**How to complete this task**
Print the data below again in full, exactly as it stands, with no images.

Stored items from a collection
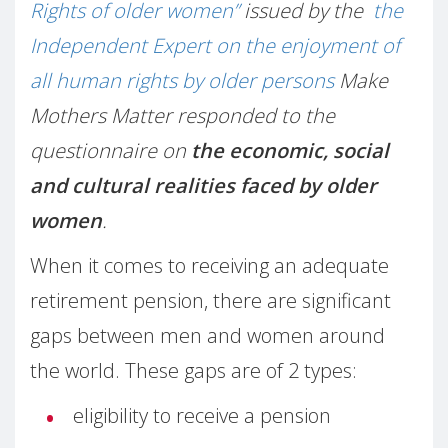
Rights of older women”
issued by the
the
Independent Expert on the enjoyment of
all human rights by older persons
Make
Mothers Matter responded to the
questionnaire on
the economic, social
and cultural realities faced by older
women
.
When it comes to receiving an adequate
retirement pension, there are significant
gaps between men and women around
the world. These gaps are of 2 types:
eligibility to receive a pension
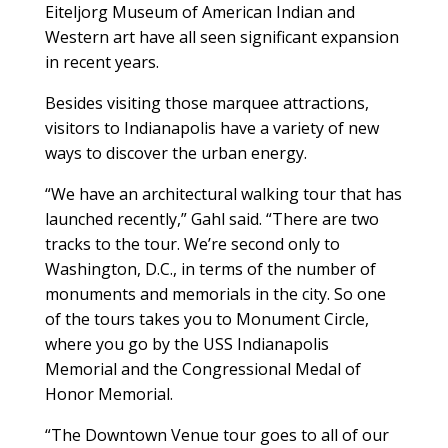
Eiteljorg Museum of American Indian and
Western art have all seen significant expansion
in recent years.
Besides visiting those marquee attractions,
visitors to Indianapolis have a variety of new
ways to discover the urban energy.
“We have an architectural walking tour that has
launched recently,” Gahl said. “There are two
tracks to the tour. We’re second only to
Washington, D.C., in terms of the number of
monuments and memorials in the city. So one
of the tours takes you to Monument Circle,
where you go by the USS Indianapolis
Memorial and the Congressional Medal of
Honor Memorial.
“The Downtown Venue tour goes to all of our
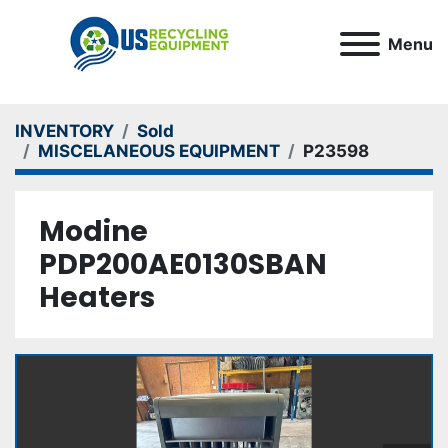
Menu
INVENTORY
Sold
MISCELANEOUS EQUIPMENT
P23598
Modine
PDP200AE0130SBAN
Heaters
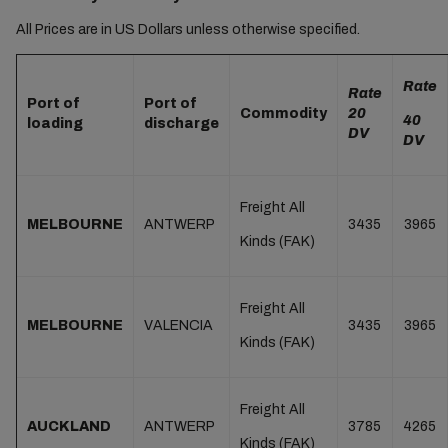
All Prices are in US Dollars unless otherwise specified.
Rate
Rate
Port of
Port of
Commodity
20
40
loading
discharge
DV
DV
Freight All
MELBOURNE
ANTWERP
3435
3965
Kinds (FAK)
Freight All
MELBOURNE
VALENCIA
3435
3965
Kinds (FAK)
Freight All
AUCKLAND
ANTWERP
3785
4265
Kinds (FAK)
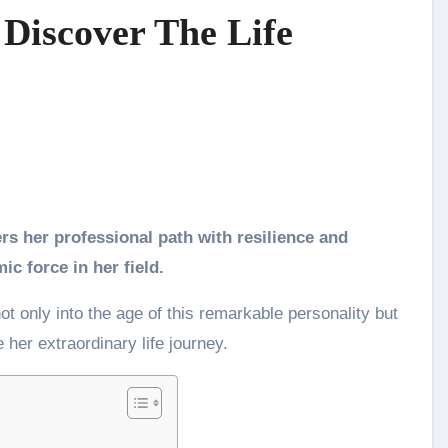
 Discover The Life
c force in her field.
ot only into the age of this remarkable personality but
 her extraordinary life journey.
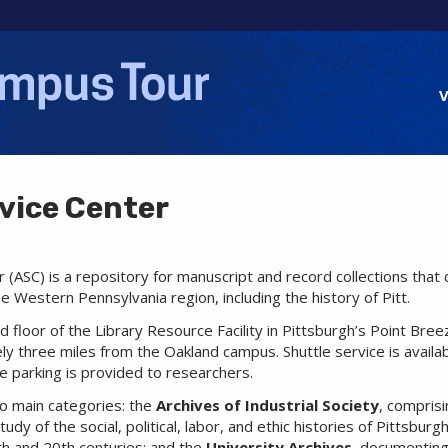
Jump to navigation
V
vice Center
 (ASC) is a repository for manuscript and record collections tha
e Western Pennsylvania region, including the history of Pitt.
d floor of the Library Resource Facility in Pittsburgh’s Point Bree
y three miles from the Oakland campus. Shuttle service is avail
ee parking is provided to researchers.
two main categories: the
Archives of Industrial Society
, comprisi
udy of the social, political, labor, and ethic histories of Pittsbu
th and 20th centuries; and the
University Archives
, documenting 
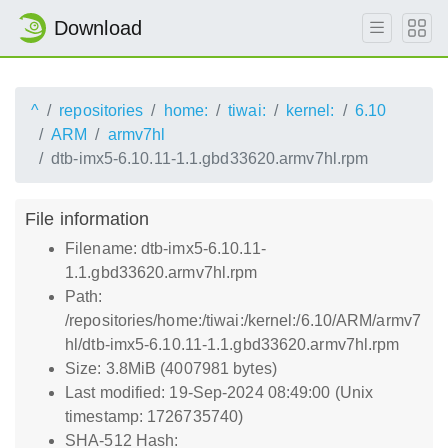
Download
^
repositories
home:
tiwai:
kernel:
6.10
ARM
armv7hl
dtb-imx5-6.10.11-1.1.gbd33620.armv7hl.rpm
File information
Filename: dtb-imx5-6.10.11-
1.1.gbd33620.armv7hl.rpm
Path:
/repositories/home:/tiwai:/kernel:/6.10/ARM/armv7
hl/dtb-imx5-6.10.11-1.1.gbd33620.armv7hl.rpm
Size: 3.8MiB (4007981 bytes)
Last modified: 19-Sep-2024 08:49:00 (Unix
timestamp: 1726735740)
SHA-512 Hash:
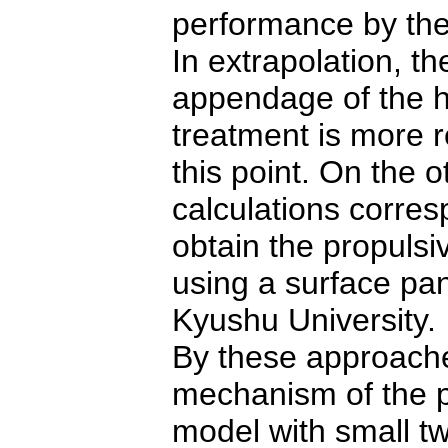
performance by the
In extrapolation, t
appendage
of the 
treatment is more 
this point.
On the o
calculations corre
obtain the propuls
using a surface
pan
Kyushu University.
By these approaches
mechanism of the p
model with small 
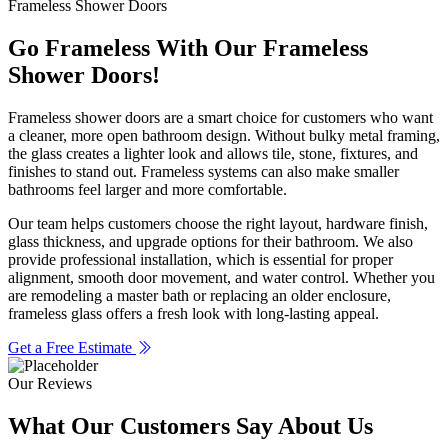
Frameless Shower Doors
Go Frameless With Our Frameless
Shower Doors!
Frameless shower doors are a smart choice for customers who want
a cleaner, more open bathroom design. Without bulky metal framing,
the glass creates a lighter look and allows tile, stone, fixtures, and
finishes to stand out. Frameless systems can also make smaller
bathrooms feel larger and more comfortable.
Our team helps customers choose the right layout, hardware finish,
glass thickness, and upgrade options for their bathroom. We also
provide professional installation, which is essential for proper
alignment, smooth door movement, and water control. Whether you
are remodeling a master bath or replacing an older enclosure,
frameless glass offers a fresh look with long-lasting appeal.
Get a Free Estimate
Our Reviews
What Our Customers
Say About Us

**Response**
Rights of older women”
issued by the
the
Independent Expert on the enjoyment of
all human rights by older persons
Make
Mothers Matter responded to the
questionnaire on
the economic, social
and cultural realities faced by older
women
.
When it comes to receiving an adequate
retirement pension, there are significant
gaps between men and women around
the world. These gaps are of 2 types:
eligibility to receive a pension
Eiteljorg Museum of American Indian and
Western art have all seen significant expansion
in recent years.
Besides visiting those marquee attractions,
visitors to Indianapolis have a variety of new
ways to discover the urban energy.
“We have an architectural walking tour that has
launched recently,” Gahl said. “There are two
tracks to the tour. We’re second only to
Washington, D.C., in terms of the number of
monuments and memorials in the city. So one
of the tours takes you to Monument Circle,
where you go by the USS Indianapolis
Memorial and the Congressional Medal of
Honor Memorial.
“The Downtown Venue tour goes to all of our
Menu
INVENTORY
Sold
MISCELANEOUS EQUIPMENT
P23598
Modine
PDP200AE0130SBAN
Heaters
All Prices are in US Dollars unless otherwise specified.
Rate
Rate
Port of
Port of
Commodity
20
40
loading
discharge
DV
DV
Freight All
MELBOURNE
ANTWERP
3435
3965
Kinds (FAK)
Freight All
MELBOURNE
VALENCIA
3435
3965
Kinds (FAK)
Freight All
AUCKLAND
ANTWERP
3785
4265
Kinds (FAK)
 Discover The Life
c force in her field.
ot only into the age of this remarkable personality but
 her extraordinary life journey.
Jump to navigation
V
vice Center
 (ASC) is a repository for manuscript and record collections tha
e Western Pennsylvania region, including the history of Pitt.
d floor of the Library Resource Facility in Pittsburgh’s Point Bree
y three miles from the Oakland campus. Shuttle service is avail
ee parking is provided to researchers.
two main categories: the
Archives of Industrial Society
, comprisi
udy of the social, political, labor, and ethic histories of Pittsbu
th and 20th centuries; and the
University Archives
, documenting 
Download
^
repositories
home:
tiwai:
kernel:
6.10
ARM
armv7hl
dtb-imx5-6.10.11-1.1.gbd33620.armv7hl.rpm
File information
Filename: dtb-imx5-6.10.11-
1.1.gbd33620.armv7hl.rpm
Path:
/repositories/home:/tiwai:/kernel:/6.10/ARM/armv7
hl/dtb-imx5-6.10.11-1.1.gbd33620.armv7hl.rpm
Size: 3.8MiB (4007981 bytes)
Last modified: 19-Sep-2024 08:49:00 (Unix
timestamp: 1726735740)
SHA-512 Hash:
performance by the
In extrapolation, t
appendage
of the 
treatment is more 
this point.
On the o
calculations corre
obtain the propuls
using a surface
pan
Kyushu University.
By these approaches
mechanism of the p
model with small 
Frameless Shower Doors
Go Frameless With Our Frameless
Shower Doors!
Frameless shower doors are a smart choice for customers who want
a cleaner, more open bathroom design. Without bulky metal framing,
the glass creates a lighter look and allows tile, stone, fixtures, and
finishes to stand out. Frameless systems can also make smaller
bathrooms feel larger and more comfortable.
Our team helps customers choose the right layout, hardware finish,
glass thickness, and upgrade options for their bathroom. We also
provide professional installation, which is essential for proper
alignment, smooth door movement, and water control. Whether you
are remodeling a master bath or replacing an older enclosure,
frameless glass offers a fresh look with long-lasting appeal.
Get a Free Estimate
Our Reviews
What Our Customers
Say About Us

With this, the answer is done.